Project Nayuki


Lowest SHA-512 value by brute force

Lowest SHA-512 program running screenshot

I encountered a competition to find an ASCII string with a SHA-512 hash value as low as possible (or the most number of leading zeros). So I accepted the challenge and built a brute-force search program in C, based on my fast SHA-512 implementation in x86-64 assembly. Additionally, I rewrote SHA-512 in vectorized form to do dual and quad SHA-512 hashing using x86 AVX instructions, and implemented multithreading with pthreads.

Source code

C + x86-64 AVX (dual SHA-512)

Download: lowest-sha512-dual-pthread.c, sha512-64-avx.S

Compile: cc -pthread -O1 lowest-sha512-dual-pthread.c sha512-64-avx.S -o lowest-sha512-dual-pthread

This uses the 128-bit XMM registers to compute two simultaneous instances of the SHA-512 hash function per thread. The program prints abbreviated hashes to standard error and full hashes to standard output (intended for logging).

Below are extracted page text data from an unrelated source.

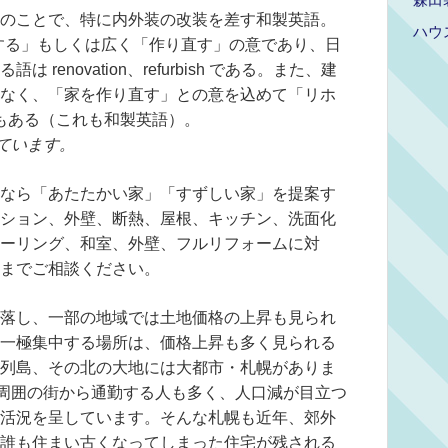
のことで、特に内外装の改装を差す和製英語。
ハウ
改正する」もしくは広く「作り直す」の意であり、日
enovation、refurbish である。また、建
なく、「家を作り直す」との意を込めて「リホ
ころもある（これも和製英語）。
ています。
なら「あたたかい家」「すずしい家」を提案す
ション、外壁、断熱、屋根、キッチン、洗面化
ーリング、和室、外壁、フルリフォームに対
までご相談ください。
落し、一部の地域では土地価格の上昇も見られ
一極集中する場所は、価格上昇も多く見られる
列島、その北の大地には大都市・札幌がありま
、周囲の街から通勤する人も多く、人口減が目立つ
活況を呈しています。そんな札幌も近年、郊外
誰も住まい古くなってしまった住宅が残される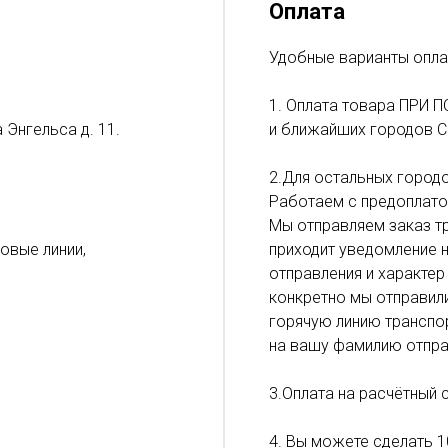
Оплата
Удобные варианты опла
1. Оплата товара ПРИ П
 Энгельса д. 11.
и ближайших городов С
2.Для остальных городо
Работаем с предоплато
Мы отправляем заказ тр
ловые линии,
приходит уведомление н
отправления и характер
конкретно мы отправил
горячую линию транспор
на вашу фамилию отпра
3.Оплата на расчётный 
4. Вы можете сделать 1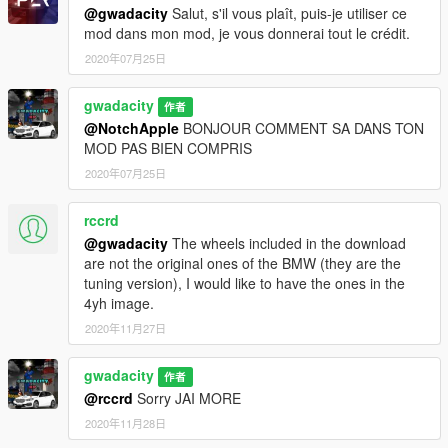
CREDITS
@gwadacity
Salut, s'il vous plaît, puis-je utiliser ce
--------------------------------------------------------------------------------
mod dans mon mod, je vous donnerai tout le crédit.
-----------------------------------------------------------------
2020年07月25日
Conversion voiture : FIRE.BOY ET GWADACITY
gwadacity
作者
@NotchApple
BONJOUR COMMENT SA DANS TON
MOD PAS BIEN COMPRIS
Thanks to darewnoo for help and advices
2020年07月25日
Please do not convert this car for other games without
rccrd
permission
@gwadacity
The wheels included in the download
are not the original ones of the BMW (they are the
--------------------------------------------------------------------------------
tuning version), I would like to have the ones in the
-----------------------------------------------------------------
4yh image.
2020年11月27日
gwadacity
作者
@rccrd
Sorry JAI MORE
2020年11月28日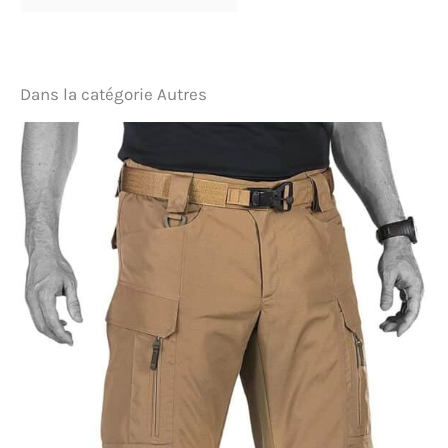
vacances ou les voyages Assortiments : à porter
avec un t-shirt décontracté pour un look
confortable en vacances, ou avec une chemise
habillée pour une tenue professionnelle idéale en
réunion
Dans la catégorie Autres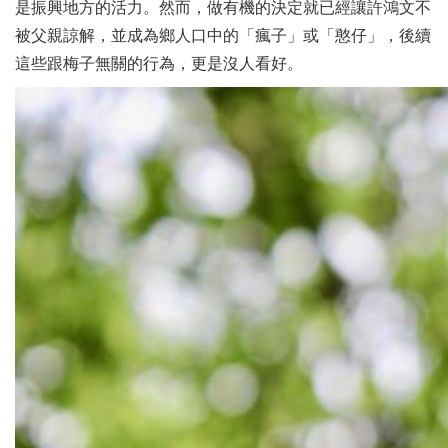
是振興地方的活力。然而，做有機的決定就已經讓許鴻文不
被父親諒解，並成為鄉人口中的「瘋子」或「憨仔」，後續
這些跟梅子無關的行為，更是沒人看好。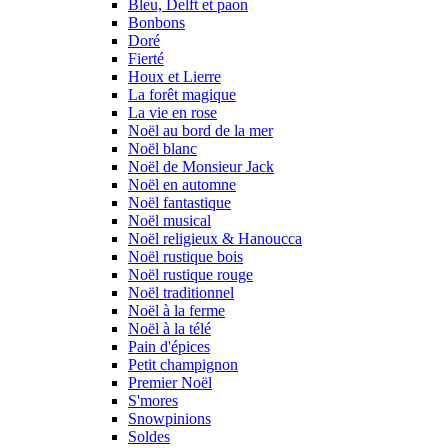
Bleu, Delft et paon
Bonbons
Doré
Fierté
Houx et Lierre
La forêt magique
La vie en rose
Noël au bord de la mer
Noël blanc
Noël de Monsieur Jack
Noël en automne
Noël fantastique
Noël musical
Noël religieux & Hanoucca
Noël rustique bois
Noël rustique rouge
Noël traditionnel
Noël à la ferme
Noël à la télé
Pain d'épices
Petit champignon
Premier Noël
S'mores
Snowpinions
Soldes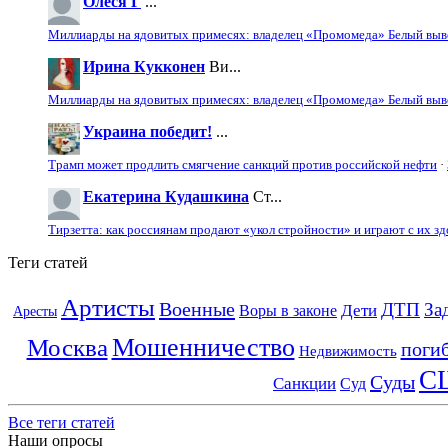
Олеся Г
...
Миллиарды на ядовитых примесях: владелец «Промомеда» Белый выво
Ирина Кукконен
Ви...
Миллиарды на ядовитых примесях: владелец «Промомеда» Белый выво
Украина победит!
...
Трамп может продлить смягчение санкций против российской нефти
·
Екатерина Кудашкина
Ст...
Тирзетта: как россиянам продают «укол стройности» и играют с их з
Теги статей
Артисты
Военные
ДТП
За
Дети
Воры в законе
Аресты
Мошенничество
Москва
поги
Недвижимость
С
Суды
Санкции
Суд
Все теги статей
Наши опросы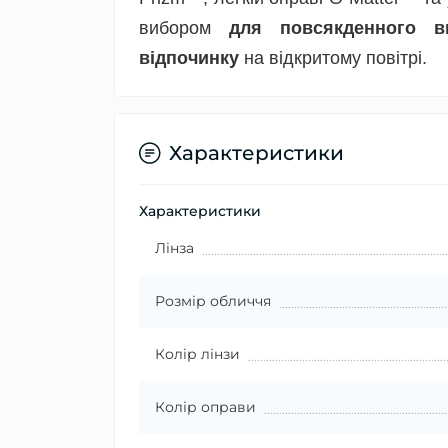
вибором
для повсякденного в
відпочинку
на відкритому повітрі.
Характеристики
Характеристики
Лінза
Розмір обличчя
Колір лінзи
Колір оправи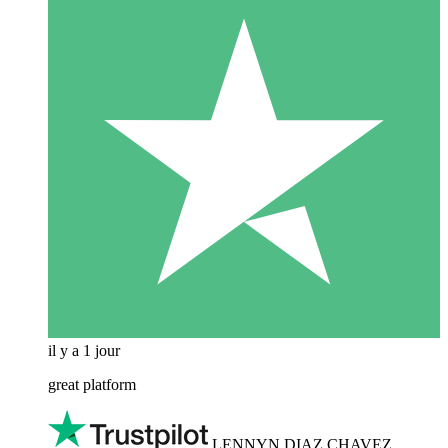
il y a 1 jour
great platform
LENNYN DIAZ CHAVEZ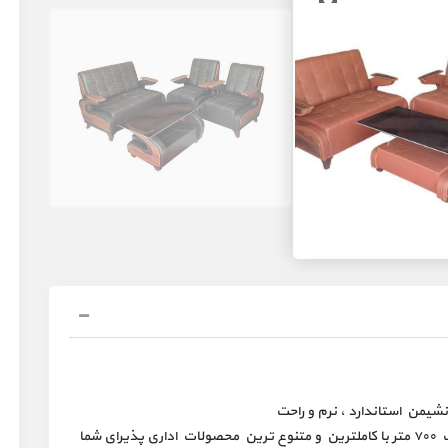
من استاندارد ، نرم و راحت
✅ در بزرگترین مرکز تجهیزات اداری با محیطی به وسعت ۷۰۰ متر با کاملترین و متنوع ترین محصولات اداری پذیرای شما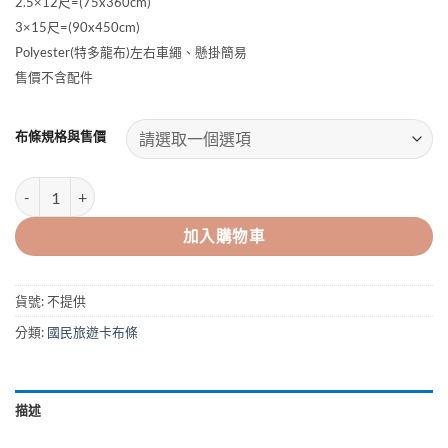
2.5×12尺=(75x360cm)
NT$390
到
3×15尺=(90x450cm)
NT$890
Polyester(特多龍布)左右車繩、懸掛簡易
售價不含配件
布條規格與售價
國民旅遊卡布條(藍) 數量
加入購物車
貨號:
不提供
分類:
國民旅遊卡布條
描述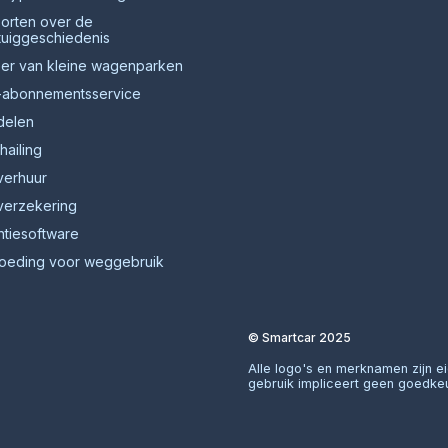
orten over de
tuiggeschiedenis
er van kleine wagenparken
-abonnementsservice
delen
hailing
verhuur
verzekering
ntiesoftware
oeding voor weggebruik
© Smartcar 2025
Alle logo's en merknamen zijn 
gebruik impliceert geen goedke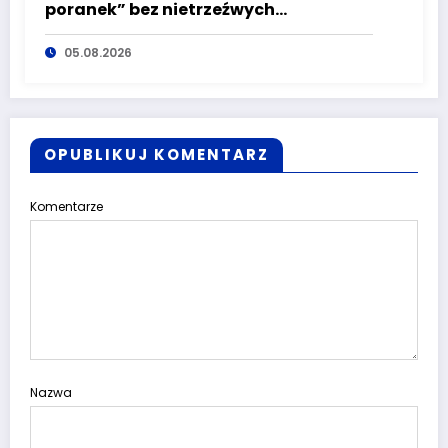
poranek” bez nietrzeźwych
kierujących! To cieszy!
05.08.2026
OPUBLIKUJ KOMENTARZ
Komentarze
Nazwa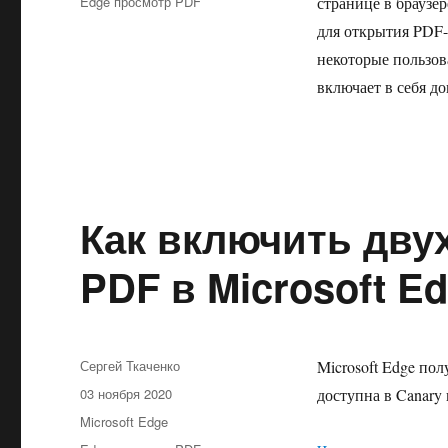
Метки
Edge просмотр PDF
странице в браузе
для открытия PDF-
некоторые пользов
включает в себя 
Как включить дву
PDF в Microsoft E
Автор
Сергей Ткаченко
Microsoft Edge по
Опубликовано
03 ноября 2020
доступна в Canary
Рубрики
Microsoft Edge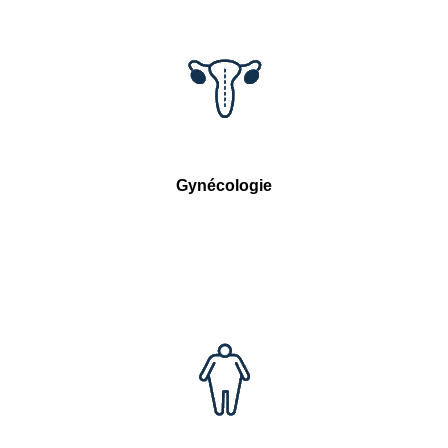
Gynécologie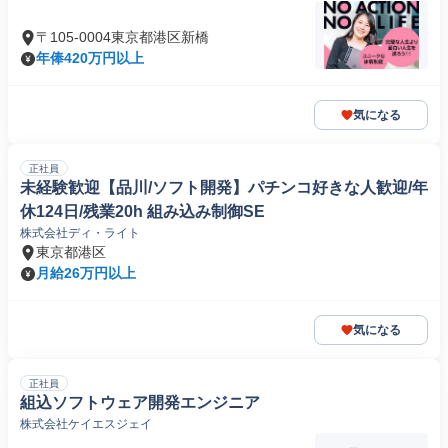
〒105-0004東京都港区新橋
年俸420万円以上
気になる
正社員
未経験歓迎【品川/ソフト開発】パチンコ好きな人歓迎/年
休124日/残業20h 組み込み制御SE
株式会社ディ・ライト
東京都港区
月給26万円以上
気になる
正社員
組込ソフトウェア開発エンジニア
株式会社ケイエスジェイ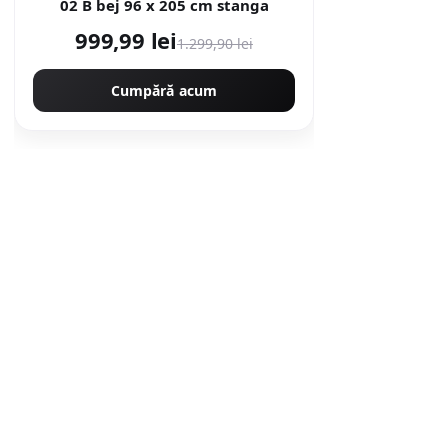
02 B bej 96 x 205 cm stanga
999,99 lei
1.299,90 lei
Cumpără acum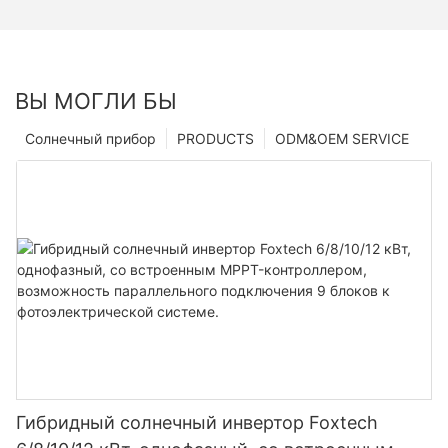
ВЫ МОГЛИ БЫ
Солнечный прибор
PRODUCTS
ODM&OEM SERVICE
Гибридный солнечный инвертор Foxtech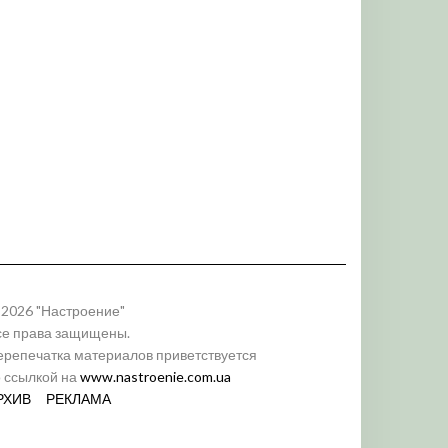
 2026 "Настроение"
се права защищены.
ерепечатка материалов приветствуется
о ссылкой на
www.nastroenie.com.ua
РХИВ
РЕКЛАМА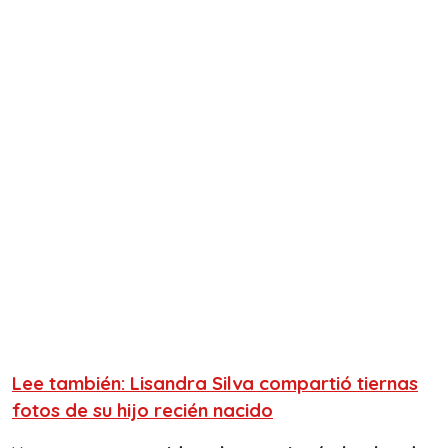
Lee también: Lisandra Silva compartió tiernas
fotos de su hijo recién nacido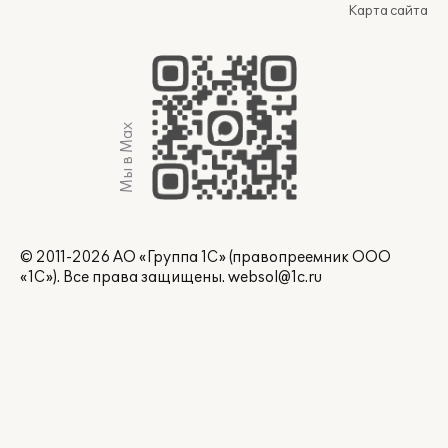
Карта сайта
Мы в Max
© 2011-2026 АО «Группа 1С» (правопреемник ООО
«1С»). Все права защищены.
websol@1c.ru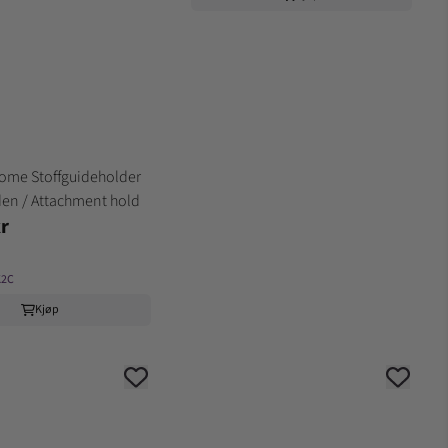
ome Stoffguideholder
iden / Attachment hold
r
K2C
Kjøp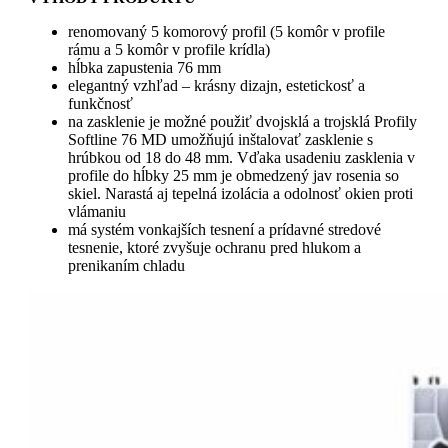
renomovaný 5 komorový profil (5 komôr v profile
rámu a 5 komôr v profile krídla)
hĺbka zapustenia 76 mm
elegantný vzhľad – krásny dizajn, estetickosť a
funkčnosť
na zasklenie je možné použiť dvojsklá a trojsklá Profily
Softline 76 MD umožňujú inštalovať zasklenie s
hrúbkou od 18 do 48 mm. Vďaka usadeniu zasklenia v
profile do hĺbky 25 mm je obmedzený jav rosenia so
skiel. Narastá aj tepelná izolácia a odolnosť okien proti
vlámaniu
má systém vonkajších tesnení a prídavné stredové
tesnenie, ktoré zvyšuje ochranu pred hlukom a
prenikaním chladu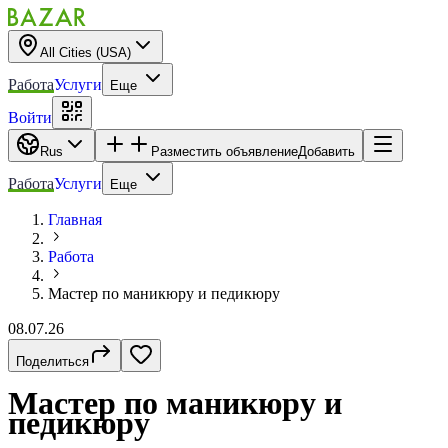
All Cities (USA)
Работа
Услуги
Еще
Войти
Rus
Разместить объявление
Добавить
Работа
Услуги
Еще
Главная
Работа
Мастер по маникюру и педикюру
08.07.26
Поделиться
Мастер по маникюру и
педикюру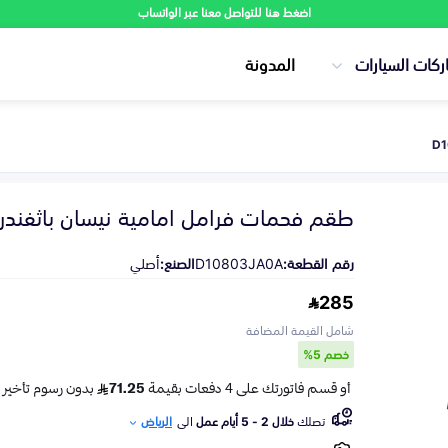
اضغط هنا للتواصل معنا عبر الواتساب
ركات السيارات
المدونة
طقم فحمات فرامل امامية نيسان باثفندر 2013-2020
رقم القطعة:
D10803JA0A
الصنع:
أصلي
285
شامل القيمة المضافة
خصم 5%
تصلك
خلال 2 - 5 أيام عمل
الى
الرياض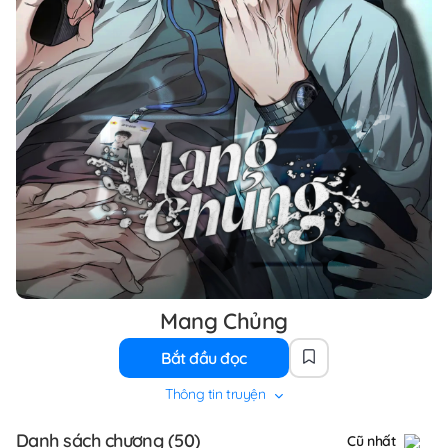
Mang Chủng
Bắt đầu đọc
Thông tin truyện
Danh sách chương (50)
Cũ nhất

C + x86-64 AVX2 (quad SHA-512)

Download: lowest-sha512-quad-pthread.c, sha512-64-avx2.S

Compile: cc -pthread -O1 lowest-sha512-quad-pthread.c sha512-64-avx2.S -o lowest-sha512-quad-pthread

This uses the 256-bit YMM registers to compute four simultaneous instances of the SHA-512 hash function per thread. The program prints abbreviated hashes to standard error and full hashes to standard output (intended for logging).

C (portable)

Download: lowest-sha512.c

Compile: cc -O1 lowest-sha512.c -o lowest-sha512

This C code is portable, not depending on the x86 machine architecture and forgoes multithreading. Though it’s not very fast, the code illustrates my core ideas invovled in this brute-force hashing program and contains fewer minute details than the optimized versions.

Python

Download: lowest-sha512.py

This highly simplified program demonstrates the core of what the C programs are doing. The program prints abbreviated hashes to standard output only. Compatible with Python 2 and 3.

Notes

  • The 3-operand arithmetic introduced in AVX is a welcome change from x86’s classic 2-operand form. I had to change my habits and refrain from writing MOV instructions a few times (e.g. because bit shifting is no longer destructive), but overall the clarity of the code is improved.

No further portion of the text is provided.